The search bar lives at the top of the Transcribed tab.

Normal list — existing behaviour unchanged. All completed calls shown newest first.

Searching — loading spinner shown under the search bar while the OpenAI round-trip completes (~150–250 ms total latency).

Showing results — ranked results replace the list. A "Results for '{query}'" header and a Clear button appear. Tapping a result opens the call detail screen as usual.

No results — an empty state with a "Clear search" action is shown if the backend found no close matches.

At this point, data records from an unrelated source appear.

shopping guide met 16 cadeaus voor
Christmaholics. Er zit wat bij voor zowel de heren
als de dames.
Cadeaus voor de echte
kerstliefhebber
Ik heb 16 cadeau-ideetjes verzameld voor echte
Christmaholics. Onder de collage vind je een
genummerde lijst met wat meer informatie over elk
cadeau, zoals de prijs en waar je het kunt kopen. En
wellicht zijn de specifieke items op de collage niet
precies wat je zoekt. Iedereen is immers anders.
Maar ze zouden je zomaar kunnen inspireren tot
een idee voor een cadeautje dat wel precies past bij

Note. Search fires on explicit submit (tap the 🔍 icon or press the keyboard Search key), not as you type. This avoids embedding every partial query and keeps API costs low.


Configuration reference

Env varDefaultDescription
SCRYON_EMBEDDING_ENABLEDfalseMaster switch. Set to true to activate.
SCRYON_EMBEDDING_MODELtext-embedding-3-smallOpenAI embedding model.
SCRYON_EMBEDDING_TIMEOUT_SECONDS30Timeout for the /v1/embeddings API call.
LLM_API_KEYShared with LLM analysis. Required.
LLM_BASE_URLhttps://api.openai.com/v1Override to use a compatible provider.

Graceful degradation

Every part of the embedding pipeline is best-effort:

FailureBehaviour
Embedding disabledGET /api/calls/search returns []. App shows empty state.
OpenAI API unreachable at index timeLogged as WARN, call still completes, call simply won't appear in search results.
OpenAI API unreachable at search timeLogged as WARN, endpoint returns [].
Call has no embeddingSilently excluded from search results.
pgvector extension not installedV15 migration fails — backend won't start. Install extension before enabling.

Enabling on Railway

  1. Ensure LLM_API_KEY is already set (it should be — it powers LLM analysis).
  2. Add SCRYON_EMBEDDING_ENABLED=true to Railway environment variables.
  3. Redeploy — check logs for EmbeddingService: embedding enabled (model=text-embedding-3-small).
  4. Make a test call end-to-end; after analysis completes look for Embedding stored for call <id>.
  5. Open the Android app → Transcribed tab → search for a phrase from that call.

Only new calls analysed after enabling the flag will be indexed. Existing calls will not appear in search results unless re-processed.